Sevgili Notamatik, seni halktan ayıran şey ne? Sen hangi noktada, hangi anda halktan ayrı bir kişi oldun? Ne yaptın da halkın üzerine çıktın? Sen de bizim gibi insan değil misin?

Hatta her haltı bilen ve geleceği öngören ve dayatan jakobenler de uzaydan gelmediler. Kimse süper yetilere sahip değil.

---

İlave olarak şunu söyleyeyim; türbanlı kız ile türbansız kız arasında fazlaca bir fark yoktur. Bizim sınıfımızda tek derdi makyaj yapıp, süslü püslü giyinip dolaşmak olan kızlar vardı, dersle, okulla alakaları yoktu. Ben türbanlı kızları tercih ederim.

Her açık kız süper zeka değildir, her türbanlı kız da rejim düşmanı değildir. Daha önce bahsetmiştim, bunlar cherry picking üstadı, islamı bilmiyorlar bile... Kendilerinde insancıl bir islam yaratmışlar bunu yaşıyorlar. Başörtüsü de bunun bir parçası. Ben başörtülü kızlarla aynı ortamda çok bulundum. Sanıldığı ve bize sunulduğu gibi öcü değil bunlar. Üstelik bunları okula almamakla yok etmiyorsunuz... Bunlar yine var!

Üstelik aynı dine inanan, kız olsaydı başını örtecek olan erkekler okula rahatça giriyorlar... Başörtülüleri almamak ilkel bir cinsiyet ayrımcılığı... Bunu Amerika da yapıyor, Fransa da yapıyor diyerek makul hale getiremezsiniz.

---

Bu kadar yazdım ama kimsenin düşüncesinin bir anda değişmesini de beklemiyorum. Herkes aklındakini ortaya koysun, beğenen alsın, beğenmeyen almasın.

Sevgiler, saygılar

Bilgehan

Link to post
Sitelerde Paylaş

Türban yasağını savunanlar ısrarla neden işin ''erkekler'' kısmından bahsetmiyorlar? Kadınlara baş örtüsü dolayımıyla ''gerici, yobaz ve ilkel'' yaftası koyanlrın bu konuda asıl başat aktör olan erkek cinsini nasıl engellyecekler? Bu durumun kadınlara ilişkin açık bir ayrımcılık ve körlük olduğunu görmemek için ya deli yahut jakaben bir chp'li olmak gerekiyor. Türban sorununun hak ve özgürlükler bağlamının dışında tartışılmak, tartışmayı ısrarla mecradan saptırmak tamamen özel bir strateji meselesidir. Bu tarz konu, muhafazakarların da kullandığı, özgürlük sorununu türban sorununa indirgeyen sığ perspektifi paylaştıkları bir konudur ve her iki kesimin de-farklı paradigmalara sahip olsalar dahi- bu konuda ortak bir bakış açısına sahip olmaları düşündürücüdür.

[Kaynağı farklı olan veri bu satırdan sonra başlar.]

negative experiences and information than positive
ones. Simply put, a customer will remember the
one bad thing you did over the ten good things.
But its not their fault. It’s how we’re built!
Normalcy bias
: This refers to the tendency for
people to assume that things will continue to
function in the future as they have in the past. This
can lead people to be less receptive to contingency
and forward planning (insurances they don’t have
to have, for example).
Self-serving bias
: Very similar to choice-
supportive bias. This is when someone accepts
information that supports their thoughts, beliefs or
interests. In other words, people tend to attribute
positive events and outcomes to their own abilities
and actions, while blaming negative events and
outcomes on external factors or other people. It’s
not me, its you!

İşin gerçeği, bu tip konuların hak ve özgürlükler dolayımıyla ''devlet-birey'' ilişkisi bağlamının dışına taşırılması statükocu siyaset tarzının da muhafazakar siyaset aktörlerinin de elindeki değerli bir nimettir. Devlet-birey ilişkilerini tartışmaya açarken bizlerin AKP tuzağına düştüğünü söyleyenlerin acaba içine battıkları 12 eylül tuzağından haberi var mı ola? Üstelik, siyasal İslam'ın da 12 eylülün yedek ideolojik aracı olduğu düşünüldüğünde...

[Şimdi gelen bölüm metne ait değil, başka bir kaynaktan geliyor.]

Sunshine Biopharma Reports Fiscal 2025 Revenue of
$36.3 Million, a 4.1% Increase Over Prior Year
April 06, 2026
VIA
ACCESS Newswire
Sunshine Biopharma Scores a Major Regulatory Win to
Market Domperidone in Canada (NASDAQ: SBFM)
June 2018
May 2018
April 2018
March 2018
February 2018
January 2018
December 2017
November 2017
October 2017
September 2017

Neden demokrasi ve özgürlük perspektifimizi derinleştirip ''türban özgürlüğü''nden daha ileri adımlar, talepler dile getirmek yerine mevcut olanın korunmasıyla yetinmek zorundayız? Muhafazakar AKP stratejisinin kaypak bir zeminde oynadığını ve özellikle AKP tabanının değişimle mevcut koşullarda zerre kadar ilgisi olmadığını aşikar etmek için demokrasi ve özgürlük taleplerini ileri taşımayı teklif etmekten iyi bir strateji mi olabilir?

Her nekadar AKP-statüko çatışması rejim içi bir çatışmayı işaret etse de AKP ülkenin temel bir gerçeği olan VESAYET olgusundan rahatsız olan/olmuş kesimlerin oylarını almış bir partidir. Devletin birey üzerindeki jakoben tahakkümünün kalmadığı anormal koşullarda bu adamların normalleşme talepleri ''gayet demokrat'' gibi görünse de, bunun içinin ne kadar dolup ne kadar dolmadığını deşifre edecek olan şey gerçekten demokrat ve özgürlükçü taleplerdir...

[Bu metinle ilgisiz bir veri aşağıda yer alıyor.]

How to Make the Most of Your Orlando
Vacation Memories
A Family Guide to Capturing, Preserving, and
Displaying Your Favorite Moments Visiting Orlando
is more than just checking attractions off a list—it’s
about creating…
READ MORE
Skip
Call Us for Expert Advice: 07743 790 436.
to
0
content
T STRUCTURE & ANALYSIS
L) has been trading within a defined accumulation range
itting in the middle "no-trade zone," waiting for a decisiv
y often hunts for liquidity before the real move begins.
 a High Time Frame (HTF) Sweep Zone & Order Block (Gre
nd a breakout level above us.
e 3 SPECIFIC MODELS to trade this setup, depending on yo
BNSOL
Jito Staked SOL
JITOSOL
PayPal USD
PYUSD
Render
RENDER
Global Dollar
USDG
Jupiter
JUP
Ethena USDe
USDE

Türban konusu gündeme geldiğinde laiklerin ''zorunlu din dersleri, diyanete ayrılan bütçe ve imam hatip'' okullarını gündeme getirip özgürlüklerin bununla ibaret olmadığını gündeme getirmesi gerekirken abuk sabuk zeminlere yaslanıyorsunuz...

Link to post
Sitelerde Paylaş

İşte o yüzden bu sorun türban sorunu değildir deyip duruyoruz sayfalardır. Kadınlar ve türban, bu meselede sadece "araç".

Meseleye hak ve özgürlükler kapsamında baktığınız anda bu tuzağa düşenler sizlersiniz zaten.

Mevcut yarım yamalak laikliğin de dincilerin bu tuzağına düşülerek değiştirilmesinin, delinmesinin, bizlerin şu an sahip olduğu tüm hak ve özgürlükleri kökünden yok edeceğini anlatmaya çalışıyoruz.

Onların hak ve özgürlük talepleri samimiyetsiz, gerici, sadece din bazlıdır.

Yukarıda belirttim. Çıkarılmış yasayı bile yürütmeye koymayan, görmezden gelen, ses çıkaranı anında yok eden insanlardır bunlar.

Mesele türban ya da bireysel hak ve özgürlükler meselesi değildir. Israrla o zeminde tartışmak saçmalıktır.

Türbana özgürlük isteyen insanların, benim çocuğumun zorunlu olarak din eğitimi alması istemememe sesleri çıkmadığı gibi, çıkarılan yasayı yürürlüğe neden sokmadıkları tartışılmalıdır.

Aslında tartışmak bile gereksizdir. Ülke açıkça dincilerin elindedir ve her şey gün gibi ortadadır zaten.

Mevcut yasaları öncelikle onlardan korumak zorunda kalmak bile çok acıdır. Gerici ve yetersiz olduğunu bildiğimiz o yasaları ve uygulamaları daha da gerici, daha da dinci hale getirmek isteyenlere karşı yapılacak tek şey şu anda budur.

Ondan sonra geliştirip, demokrasi ve özgürlükler bağlamında değiştirip geliştirilebilirler.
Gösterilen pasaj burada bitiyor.